Farinas Kölnisch Wasser - Plagiate im Museum vor 11 Jahren
In der Klingenstadt Solingen gibt es einen winzigen, aber lehrreichen Ort, der sich ganz dem Thema Produktpiraterie widmet: das Museum Plagiarius. Unterstützt und gut mit Exponaten versorgt wird es offenbar vom Zoll, sowie zahlreichen leidgeprüften Traditionsunternehmen. Bei Plagiarius ist alles doppelt – von der harmlosen Kaffeekanne über die nachgemachte Motorsäge bis zum hochgradig verkehrsunsicheren Mokick steht die Fälschung neben dem Original.

Soeben eröffnet hat die Sonderausstellung: Farina Original Eau de Cologne - 220 Jahre Kampf gegen Nachahmer. Einen ganzen Raum mit unzähligen Exponaten kann uns Farina bieten, dazu historische Dokumente aus besagten 220 Jahren Verdruss.

Farina gilt als das wohl älteste Parfumhaus der Welt, es führt seine Geschichte auf die Geschäftsgründung der beiden Kölner „Imis“ Johann Baptist Farina und Johann Maria Farina im Jahre 1709 zurück. Gut 80 Jahre später fing der Ärger an, als ein gewisser Wilhelm Mülhens ein „Acqua Mirabilis“ anbot, ebenfalls unter Verwendung des Namens Farina und versehen mit einer abenteuerlichen Legende: Demnach habe ein geheimnisvoller Kartäusermönch namens Franz Carl Gereon Maria Farina ihm die Rezeptur mitsamt der Rechte zur Hochzeit geschenkt. Nach anderen Quellen soll er einem Bonner Farina, der nichts mit der Kölner Parfümeursfamilie zu tun hatte, den Namen abgekauft haben.
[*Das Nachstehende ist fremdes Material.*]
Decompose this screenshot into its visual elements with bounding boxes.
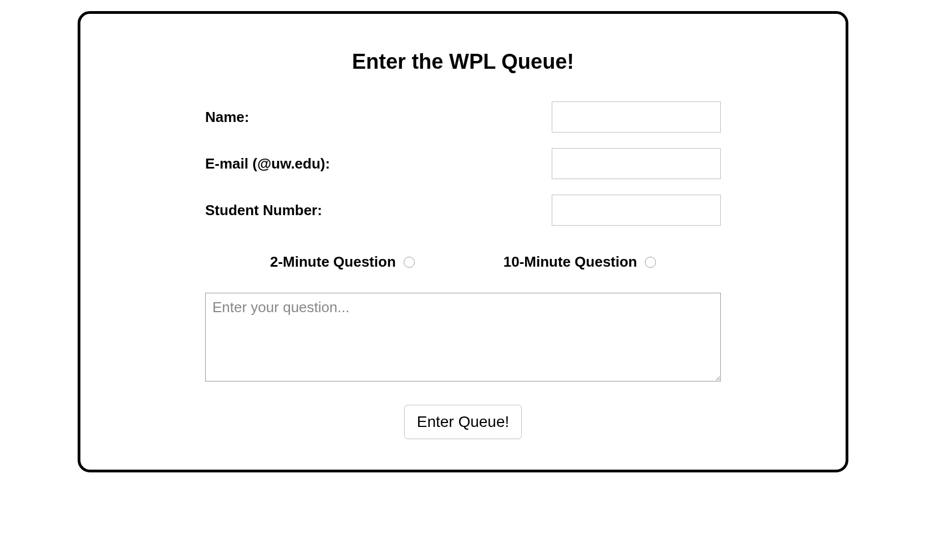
email-input[interactable]	[552, 148, 721, 179]
name-field-row: Name:	[205, 101, 721, 133]
question-input[interactable]	[205, 293, 721, 381]
question-type-2min-group: 2-Minute Question	[270, 253, 415, 271]
name-label: Name:	[205, 109, 249, 126]
form-title: Enter the WPL Queue!	[103, 50, 823, 74]
form-body: Name: E-mail (@uw.edu): Student Number: …	[205, 101, 721, 439]
student-number-label: Student Number:	[205, 202, 322, 219]
question-type-2min-label: 2-Minute Question	[270, 253, 396, 271]
question-type-row: 2-Minute Question 10-Minute Question	[205, 253, 721, 271]
question-type-10min-label: 10-Minute Question	[503, 253, 637, 271]
email-label: E-mail (@uw.edu):	[205, 155, 330, 172]
question-type-10min-group: 10-Minute Question	[503, 253, 656, 271]
student-number-field-row: Student Number:	[205, 195, 721, 226]
question-type-2min-radio[interactable]	[404, 257, 415, 268]
enter-queue-button[interactable]: Enter Queue!	[404, 405, 522, 439]
question-type-10min-radio[interactable]	[645, 257, 656, 268]
email-field-row: E-mail (@uw.edu):	[205, 148, 721, 179]
student-number-input[interactable]	[552, 195, 721, 226]
submit-row: Enter Queue!	[205, 405, 721, 439]
queue-form-container: Enter the WPL Queue! Name: E-mail (@uw.e…	[78, 11, 848, 472]
name-input[interactable]	[552, 101, 721, 133]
Es dauerte Jahrzehnte, eine ganze Generation, bis der lästige Konkurrent nach verlorenem Prozess endgültig umfirmierte in "Eau de Cologne- und Parfümerie-Fabrik Glockengasse No. 4711 gegenüber der Pferdepost von Ferd. Mülhens" – ein Pyrrhussieg, denn Wilhelm Mülhens hatte das scheinbar bestehende Recht am Namen Farina munter weiterverkauft, an zahlreiche Personen, die darunter ebenfalls Kölnisch Wasser vertreiben wollten. Eine minutiöse Auflistung zahlreicher Varianten der Namensverwendung dokumentiert die nie enden wollenden Versuche: Jupp und Tünnes Farina, gegenüber allen möglichen Kölner Plätzen und natürlich dem Dom zu Köln.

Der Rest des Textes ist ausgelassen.